Implementation of a Whisper Architecture-Based Turkish Automatic Speech Recognition (ASR) System and Evaluation of the Effect of Fine-Tuning with a Low-Rank Adaptation (LoRA) Adapter on Its Performance


Polat H., Turan A. K., Koçak C., Ulaş H. B.

ELECTRONICS, cilt.13, sa.21, 2024 (SCI-Expanded) identifier identifier

  • Yayın Türü: Makale / Tam Makale
  • Cilt numarası: 13 Sayı: 21
  • Basım Tarihi: 2024
  • Doi Numarası: 10.3390/electronics13214227
  • Dergi Adı: ELECTRONICS
  • Derginin Tarandığı İndeksler: Science Citation Index Expanded (SCI-EXPANDED), Scopus, Aerospace Database, Communication Abstracts, INSPEC, Metadex, Directory of Open Access Journals, Civil Engineering Abstracts
  • Gazi Üniversitesi Adresli: Evet

Özet

This paper focuses on the implementation of the Whisper architecture to create an automatic speech recognition (ASR) system optimized for the Turkish language, which is considered a low-resource language in terms of speech recognition technologies. Whisper is a transformer-based model known for its high performance across numerous languages. However, its performance in Turkish, a language with unique linguistic features and limited labeled data, has yet to be fully explored. To address this, we conducted a series of experiments using five different Turkish speech datasets to assess the model's baseline performance.

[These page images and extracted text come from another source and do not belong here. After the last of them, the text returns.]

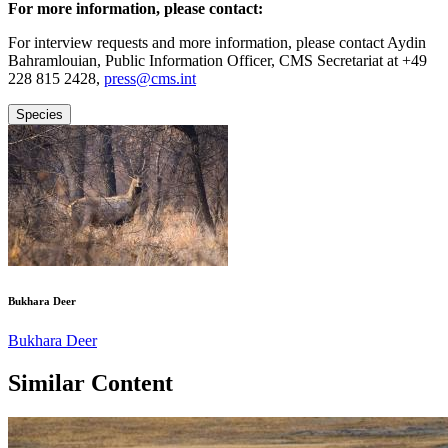
For more information, please contact:
For interview requests and more information, please contact Aydin
Bahramlouian, Public Information Officer, CMS Secretariat at +49
228 815 2428,
press@cms.int
Species
Bukhara Deer
Bukhara Deer
Similar Content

Initial evaluations revealed a range of word error rates (WERs) between 4.3% and 14.2%, reflecting the challenges posed by Turkish. To improve these results, we applied the low-rank adaptation (LoRA) technique, which is designed to fine-tune large-scale models efficiently by introducing a reduced set of trainable parameters. After fine-tuning, significant performance improvements were observed, with WER reductions of up to 52.38%. This study demonstrates that fine-tuned Whisper models can be successfully adapted for Turkish, resulting in a robust and accurate end-to-end ASR system. This research highlights the applicability of Whisper in low-resource languages and provides insights into the challenges of and strategies for improving speech recognition performance in Turkish.